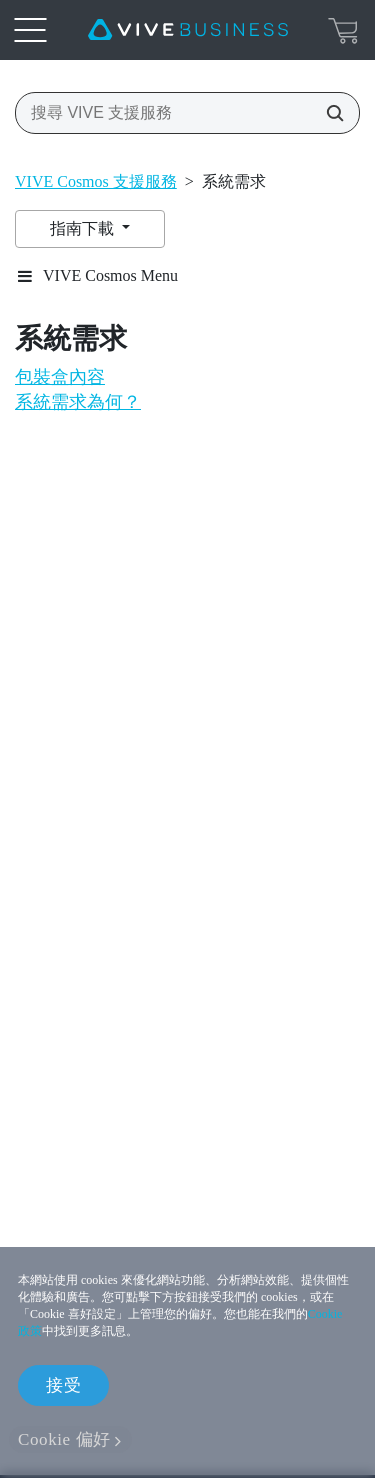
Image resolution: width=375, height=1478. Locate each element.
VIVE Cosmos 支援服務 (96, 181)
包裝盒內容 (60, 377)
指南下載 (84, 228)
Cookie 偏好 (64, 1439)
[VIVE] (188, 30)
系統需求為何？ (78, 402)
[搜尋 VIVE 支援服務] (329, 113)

#####

PROBLEM DESCRIPTION: Your reply is the full set of entries reproduced exactly, with images omitted.

RESULT FOR THIS TASK:
Image resolution: width=375, height=1478. Locate each element.
VIVE Cosmos 支援服務 (96, 181)
包裝盒內容 (60, 377)
指南下載 (84, 228)
Cookie 偏好 (64, 1439)
[VIVE] (188, 30)
系統需求為何？ (78, 402)
[搜尋 VIVE 支援服務] (329, 113)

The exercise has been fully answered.